I just got back from meeting with many awesome peeps at Zappos.com in Las Vegas. I already knew I hearted them very much because of how much of a delight they made shopping for shoes online. As a busy woman who loves shoes, but has no time to shop, Zappos has been awesome. But amongst the many awesome things Tony Hsieh told me about the company’s philosophy, one of the most awesome was (paraphrased):

“One of our core principles is to embrace and drive change. Change happens. It’s inevitable. For us, it seems it happens every couple of weeks. We lead a culture of experimentation rather than one of strict processes. This way, we can always be responsive to the rapidly changing needs of customers, vendors, employees and our many other partners.”

This is a company with 1700 employees that is on track to make $1 billion dollars this year – not a scrappy little startup, so this outlook is significantly risky. Or is it?
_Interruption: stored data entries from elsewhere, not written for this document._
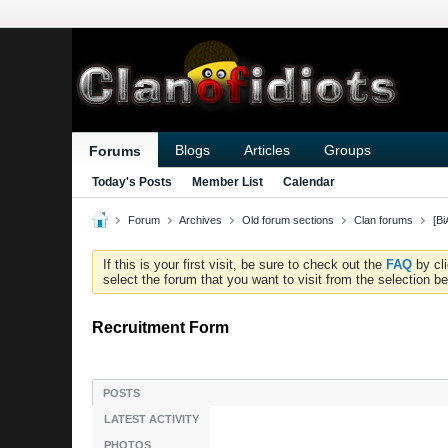
Blogs
Articles
Groups
Forums
Today's Posts
Member List
Calendar
Forum
Archives
Old forum sections
Clan forums
[B
If this is your first visit, be sure to check out the
FAQ
by cl
select the forum that you want to visit from the selection be
Recruitment Form
POSTS
LATEST ACTIVITY
PHOTOS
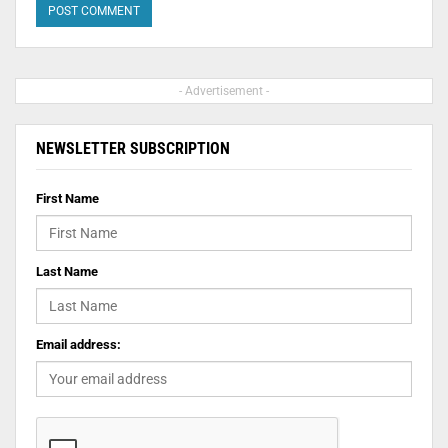
- Advertisement -
NEWSLETTER SUBSCRIPTION
First Name
Last Name
Email address:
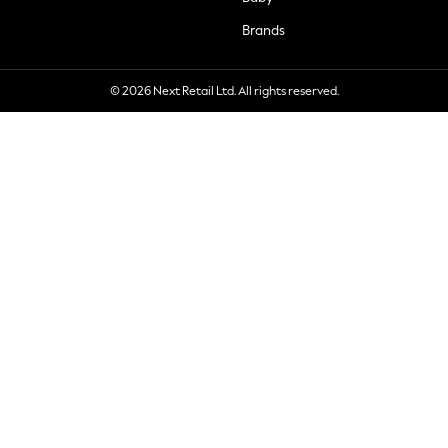
Brands
© 2026 Next Retail Ltd. All rights reserved.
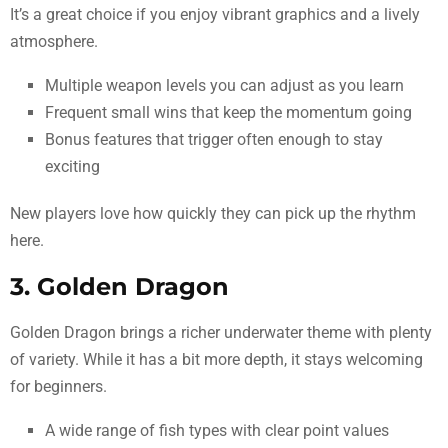
It’s a great choice if you enjoy vibrant graphics and a lively
atmosphere.
Multiple weapon levels you can adjust as you learn
Frequent small wins that keep the momentum going
Bonus features that trigger often enough to stay
exciting
New players love how quickly they can pick up the rhythm
here.
3. Golden Dragon
Golden Dragon brings a richer underwater theme with plenty
of variety. While it has a bit more depth, it stays welcoming
for beginners.
A wide range of fish types with clear point values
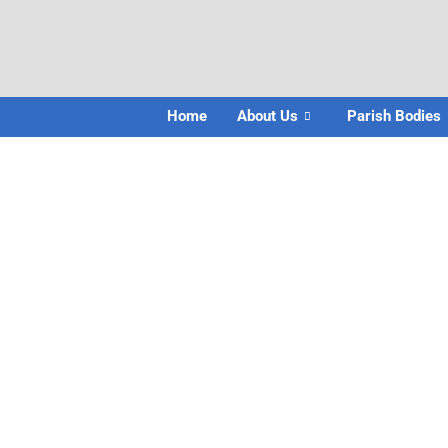
Home
About Us
Parish Bodies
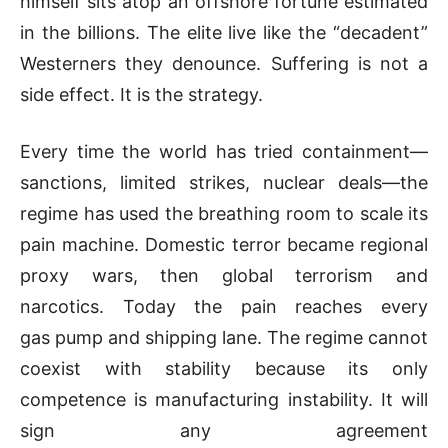
himself sits atop an offshore fortune estimated
in the billions. The elite live like the “decadent”
Westerners they denounce. Suffering is not a
side effect. It is the strategy.
Every time the world has tried containment—
sanctions, limited strikes, nuclear deals—the
regime has used the breathing room to scale its
pain machine. Domestic terror became regional
proxy wars, then global terrorism and
narcotics. Today the pain reaches every
gas pump and shipping lane. The regime cannot
coexist with stability because its only
competence is manufacturing instability. It will
sign any agreement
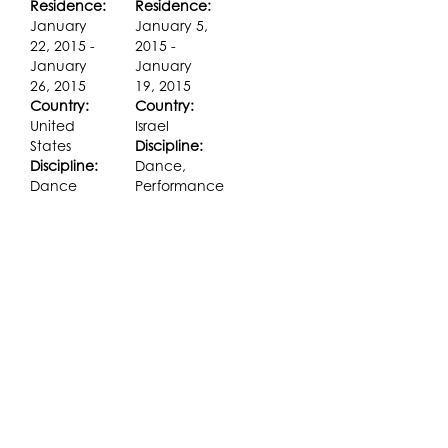
Residence:
Residence:
January
January 5,
22, 2015 -
2015 -
January
January
26, 2015
19, 2015
Country:
Country:
United
Israel
States
Discipline:
Discipline:
Dance,
Dance
Performance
Tony’s approach to business is much like Agile Development: small, incremental iterations – but done smartly, towards a goal of creating the ultimate customer happiness. In fact, they also embrace failure in these iterations – as learning opportunities – and don’t let these setbacks stop everyone from continuing to come up with more ideas.

When I joked with Tony about them not being ISO 9000 compliant, he asked, “What’s that?” He seriously hadn’t heard of it.

Measurements aren’t dead and strategic planning isn’t either, but focusing too much on processes can keep one from being agile enough to embrace opportunities and a changing marketplace along the way. The irony of ‘playing it safe’ is that it can turn out to be the biggest risk of all as you watch smaller, more agile companies zoom past you.

So if you’ll excuse me, I have to go back to responding to the changes in my body and most likely realize that I have to embrace the fact that I probably won’t be 145 lbs again and be okay with that.